When I was little, I was a very shy person. I was more than Brayden shy and slow to warm up. I could be loud and raucous and fight like a holy terror, but away from my family, the shyness could be distressing and even agonizing. I will never forget sitting on the stairs of the split entry house my that my parents built the year after I was born and listening to my mom tell me that if I didn't start talking, I wouldn't pass first grade.
I never wanted to leave home, to grow up or for anything to change. I grew up in a place where my Grandpa built blocks worth of houses with his brothers and remembered our town as it grew up. I grew up in a place where my mom spent her growing years less than a mile from my dad. Her teachers were my teachers and my dads siblings came home to teach in some of the same schools. My parents grew up with my friends parents and we could find common genes in a far reaching bit of my classmates; my little sister and brother shared many of the same friends and my older sisters friends showed me kindness that my shyness made difficult to recognize.

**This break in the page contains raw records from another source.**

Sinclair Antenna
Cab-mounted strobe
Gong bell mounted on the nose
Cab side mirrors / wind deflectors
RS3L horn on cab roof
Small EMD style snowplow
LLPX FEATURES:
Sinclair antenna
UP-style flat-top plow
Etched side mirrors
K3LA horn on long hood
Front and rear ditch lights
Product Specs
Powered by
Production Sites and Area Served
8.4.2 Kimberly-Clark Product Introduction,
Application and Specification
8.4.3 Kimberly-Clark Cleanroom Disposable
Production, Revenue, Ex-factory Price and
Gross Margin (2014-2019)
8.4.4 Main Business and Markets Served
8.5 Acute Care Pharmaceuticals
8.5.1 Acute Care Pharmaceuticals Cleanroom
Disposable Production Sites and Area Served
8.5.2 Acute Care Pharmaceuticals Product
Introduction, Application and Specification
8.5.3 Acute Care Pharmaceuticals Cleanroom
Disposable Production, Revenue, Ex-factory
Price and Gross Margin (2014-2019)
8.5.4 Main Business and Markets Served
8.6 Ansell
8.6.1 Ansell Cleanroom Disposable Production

Then something happened and I grew wings that couldn't wait to beat, couldn't wait to work, couldn't wait to fly. My roots were firmly established in our little town, but I needed to break away from the place that only knew me as quiet and held me boxed in; the place that I never wanted to change. If I wanted to change, I had to part from it. I went to college, to Europe and traveled across the country; lived in the north and the west and married a man from the south.

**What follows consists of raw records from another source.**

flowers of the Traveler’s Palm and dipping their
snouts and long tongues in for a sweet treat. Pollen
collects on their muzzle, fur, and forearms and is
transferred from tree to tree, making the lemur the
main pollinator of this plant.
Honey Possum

Occasionally that old shy-ness still comes up, prickling my feet with doubts, dusting my memory with a want for nothing to change, for that same security that I wanted never to leave. Looking back I can't say that I ever missed an opportunity that was important to me, but I laugh at the struggles a shy person wrestles with; the perceptions and impressions, the jumbles and the bumbles.
To provide roots for our family we have come closer to home than I have settled in a long time; close to the box that I wanted never to change. When my oldest son asks if we can stay home today, I fight all of the little shy homebody in me for him. I fight all of the urge to wrap myself up in my little families laugh, in my concern for the colds that make noses run and coughs unbearable. I fight the urge to steal the cover of the fog and not let anyone know we are staying under the covers today where nothing has to change and no one has to be social so that school is easier one day. I put Jack's little hat on while he smiles at me and tuck him into his car seat and hand him over to his dad, fighting the quite days that I still have sometimes when I leave the house; the days where I don't say more than three words all day. And I reward myself and my oldest with staying home tomorrow.
And we can snuggle on the couch while Sesame is on, read books in silly voices, smell little baby smells, dance silly dances and be as outrages as we want while we put down roots for our little boys; for our little boys who will some day grow wings.